▶ Source material
╔══

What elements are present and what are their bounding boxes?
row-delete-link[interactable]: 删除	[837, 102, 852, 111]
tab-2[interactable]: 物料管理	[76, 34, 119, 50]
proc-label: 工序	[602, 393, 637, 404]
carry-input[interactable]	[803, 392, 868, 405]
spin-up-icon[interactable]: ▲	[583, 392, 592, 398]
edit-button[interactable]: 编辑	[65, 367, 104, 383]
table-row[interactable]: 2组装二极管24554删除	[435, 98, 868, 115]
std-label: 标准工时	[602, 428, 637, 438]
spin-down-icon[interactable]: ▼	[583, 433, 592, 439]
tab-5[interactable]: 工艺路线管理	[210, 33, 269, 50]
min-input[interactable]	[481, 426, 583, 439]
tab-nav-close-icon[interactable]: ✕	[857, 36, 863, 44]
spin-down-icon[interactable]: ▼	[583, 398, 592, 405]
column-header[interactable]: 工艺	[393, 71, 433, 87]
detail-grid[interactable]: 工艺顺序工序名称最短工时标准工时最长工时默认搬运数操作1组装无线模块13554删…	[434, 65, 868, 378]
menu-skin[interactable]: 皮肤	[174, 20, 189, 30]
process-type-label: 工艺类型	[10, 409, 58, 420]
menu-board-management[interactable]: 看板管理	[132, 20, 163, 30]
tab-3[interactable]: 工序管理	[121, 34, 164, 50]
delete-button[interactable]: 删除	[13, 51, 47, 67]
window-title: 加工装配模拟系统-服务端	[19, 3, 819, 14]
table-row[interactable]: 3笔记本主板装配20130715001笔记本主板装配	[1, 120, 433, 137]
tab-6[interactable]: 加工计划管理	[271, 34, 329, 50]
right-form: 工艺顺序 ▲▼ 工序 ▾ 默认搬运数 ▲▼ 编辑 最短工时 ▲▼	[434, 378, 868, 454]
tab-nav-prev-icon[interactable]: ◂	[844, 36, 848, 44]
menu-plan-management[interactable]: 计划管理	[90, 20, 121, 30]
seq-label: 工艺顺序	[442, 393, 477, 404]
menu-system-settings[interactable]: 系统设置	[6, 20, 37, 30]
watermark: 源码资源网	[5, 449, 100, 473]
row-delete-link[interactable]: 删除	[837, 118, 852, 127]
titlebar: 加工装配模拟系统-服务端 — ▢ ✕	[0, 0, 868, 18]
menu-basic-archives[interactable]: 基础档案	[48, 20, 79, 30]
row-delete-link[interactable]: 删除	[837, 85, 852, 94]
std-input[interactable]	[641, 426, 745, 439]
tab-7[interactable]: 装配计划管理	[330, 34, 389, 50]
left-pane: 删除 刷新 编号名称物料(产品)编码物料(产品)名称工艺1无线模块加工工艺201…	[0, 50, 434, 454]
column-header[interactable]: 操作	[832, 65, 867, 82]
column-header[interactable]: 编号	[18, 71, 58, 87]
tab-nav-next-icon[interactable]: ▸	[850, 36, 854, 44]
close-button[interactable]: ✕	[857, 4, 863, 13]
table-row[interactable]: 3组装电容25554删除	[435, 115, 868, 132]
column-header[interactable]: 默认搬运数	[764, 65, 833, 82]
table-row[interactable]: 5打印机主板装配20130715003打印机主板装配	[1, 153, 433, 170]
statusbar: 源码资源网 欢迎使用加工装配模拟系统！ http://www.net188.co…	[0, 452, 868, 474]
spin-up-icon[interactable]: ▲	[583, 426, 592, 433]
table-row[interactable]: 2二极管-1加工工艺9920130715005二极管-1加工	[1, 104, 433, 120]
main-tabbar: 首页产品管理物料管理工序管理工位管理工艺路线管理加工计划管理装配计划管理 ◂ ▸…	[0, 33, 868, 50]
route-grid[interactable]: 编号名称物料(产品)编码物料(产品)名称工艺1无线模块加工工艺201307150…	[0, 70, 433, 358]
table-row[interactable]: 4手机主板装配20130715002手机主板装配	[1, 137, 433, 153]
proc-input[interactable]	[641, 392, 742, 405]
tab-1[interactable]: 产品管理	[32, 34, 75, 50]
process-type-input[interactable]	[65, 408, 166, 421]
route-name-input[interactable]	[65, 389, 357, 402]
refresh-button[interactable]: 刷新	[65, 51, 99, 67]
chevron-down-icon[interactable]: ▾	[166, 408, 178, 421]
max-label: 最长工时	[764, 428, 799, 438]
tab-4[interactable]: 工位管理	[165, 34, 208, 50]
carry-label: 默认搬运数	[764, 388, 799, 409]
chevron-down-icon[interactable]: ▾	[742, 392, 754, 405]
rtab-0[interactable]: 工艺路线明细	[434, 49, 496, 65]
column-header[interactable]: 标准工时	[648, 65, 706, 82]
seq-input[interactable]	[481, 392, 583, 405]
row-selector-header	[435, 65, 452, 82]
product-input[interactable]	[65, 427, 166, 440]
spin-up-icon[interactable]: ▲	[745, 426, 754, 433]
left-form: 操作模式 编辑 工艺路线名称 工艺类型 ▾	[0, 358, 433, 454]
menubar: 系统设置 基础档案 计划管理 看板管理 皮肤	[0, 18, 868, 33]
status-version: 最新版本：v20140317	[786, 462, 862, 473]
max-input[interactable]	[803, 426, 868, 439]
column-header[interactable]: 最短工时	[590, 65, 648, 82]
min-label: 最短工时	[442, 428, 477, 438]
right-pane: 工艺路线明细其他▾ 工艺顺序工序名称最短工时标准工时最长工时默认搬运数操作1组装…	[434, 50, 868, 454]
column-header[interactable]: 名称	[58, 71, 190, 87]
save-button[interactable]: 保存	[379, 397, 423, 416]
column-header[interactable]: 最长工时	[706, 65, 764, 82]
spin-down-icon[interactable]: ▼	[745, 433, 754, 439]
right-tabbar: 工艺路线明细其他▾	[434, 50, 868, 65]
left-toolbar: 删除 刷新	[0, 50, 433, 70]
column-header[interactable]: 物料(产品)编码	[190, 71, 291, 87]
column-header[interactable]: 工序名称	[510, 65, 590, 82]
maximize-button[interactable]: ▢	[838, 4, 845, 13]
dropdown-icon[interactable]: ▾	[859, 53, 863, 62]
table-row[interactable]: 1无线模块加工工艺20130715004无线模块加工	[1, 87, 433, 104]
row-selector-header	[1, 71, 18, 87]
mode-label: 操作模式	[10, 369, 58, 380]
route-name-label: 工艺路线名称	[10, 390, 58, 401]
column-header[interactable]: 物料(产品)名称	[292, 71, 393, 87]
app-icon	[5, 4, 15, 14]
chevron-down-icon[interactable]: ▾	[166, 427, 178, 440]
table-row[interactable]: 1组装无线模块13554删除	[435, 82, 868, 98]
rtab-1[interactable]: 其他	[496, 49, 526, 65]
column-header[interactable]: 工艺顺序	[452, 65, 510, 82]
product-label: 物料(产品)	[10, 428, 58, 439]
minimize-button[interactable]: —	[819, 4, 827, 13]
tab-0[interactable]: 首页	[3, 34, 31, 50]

╚══

▶ Assigned task
For the listing above, state the number of lines that contain the word "工艺类型" and nothing more.

▶ Response area
2